Sudan's foreign ministry says Mr. Bashir was flying from Iran to China late Sunday when his plane was given a new flight path over Turkmenistan. It says the change was not possible because of timing reasons, and that the pilot returned to Iran.

The ministry says the presidential plane received a new route, and that Mr. Bashir is now expected to arrive in Beijing late Monday.

The Sudanese leader is still expected to spend at least three days in China, Sudan's most powerful ally.

Human rights groups have condemned China's refusal to arrest Mr. Bashir, who is wanted by the International Criminal Court. The ICC has indicted the Sudanese president for alleged war crimes and genocide in Sudan's Darfur region.

In an interview with Chinese media ahead of the visit, Mr. Bashir praised China for helping his country to blunt the impact of U.S.-led economic sanctions.

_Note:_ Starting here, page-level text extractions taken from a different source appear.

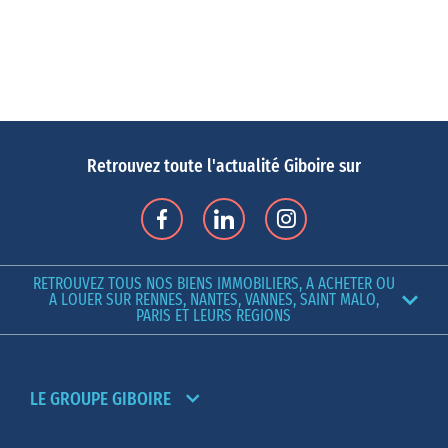
Retrouvez toute l'actualité Giboire sur
RETROUVEZ TOUS NOS BIENS IMMOBILIERS, A ACHETER OU
A LOUER SUR RENNES, NANTES, VANNES, SAINT MALO,
PARIS ET LEURS REGIONS
LE GROUPE GIBOIRE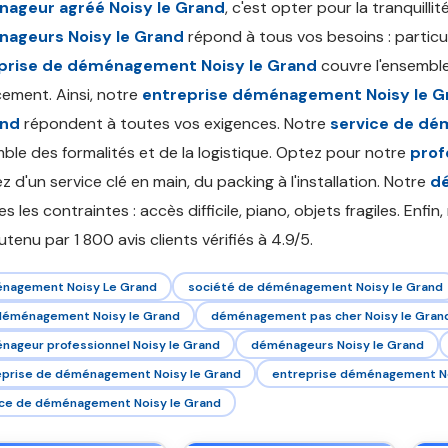
ageur agréé Noisy le Grand
, c'est opter pour la tranquilli
ageurs Noisy le Grand
répond à tous vos besoins : particuli
prise de déménagement Noisy le Grand
couvre l'ensemble
ement. Ainsi, notre
entreprise déménagement Noisy le G
and
répondent à toutes vos exigences. Notre
service de dé
mble des formalités et de la logistique. Optez pour notre
prof
ez d'un service clé en main, du packing à l'installation. Notre
dé
s les contraintes : accès difficile, piano, objets fragiles. Enfin
utenu par 1 800 avis clients vérifiés à 4.9/5.
nagement Noisy Le Grand
société de déménagement Noisy le Grand
 déménagement Noisy le Grand
déménagement pas cher Noisy le Gran
ageur professionnel Noisy le Grand
déménageurs Noisy le Grand
eprise de déménagement Noisy le Grand
entreprise déménagement No
ice de déménagement Noisy le Grand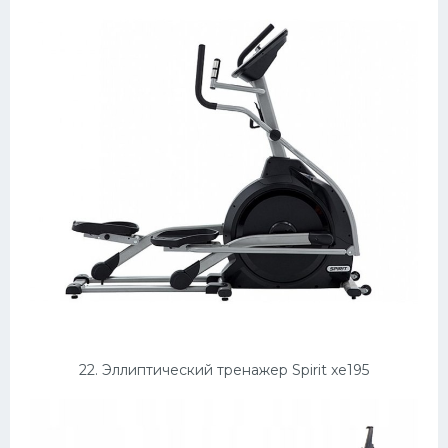
22. Эллиптический тренажер Spirit xe195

He also told the official Xinhua news agency that he expects Beijing to continue to have good relations with both northern and southern Sudan after the south becomes independent July 9. Mr. Bashir was expected to discuss the split in his talks with Mr. Hu.

In his interview, Mr. Bashir said Sudan found a “true partner” in China after Western oil companies were limited from working in Sudan by sanctions imposed because of fighting in Darfur. He said China is funding and implementing many projects in Sudan, surprising other African and Arab countries which had thought the sanctions would make it impossible for Sudan to extract its oil.

He said the success of the Sino-Sudanese relationship is leading other African countries to search for “the real and loyal partner.” He also said the establishment of Chinese relations with the new state in southern Sudan — which will inherit a large part of Sudan's oil reserves — will not detract from its relations with Khartoum.

The ICC wants to try Mr. Bashir over his government's handling of the uprising in Darfur. The United Nations say the fighting has killed 300,000 people and displaced 2.7 million others.

The Sudanese president canceled a planned visit to Malaysia this month after its government came under pressure to arrest him. But he has visited other countries that are members of the ICC, including Kenya and Chad.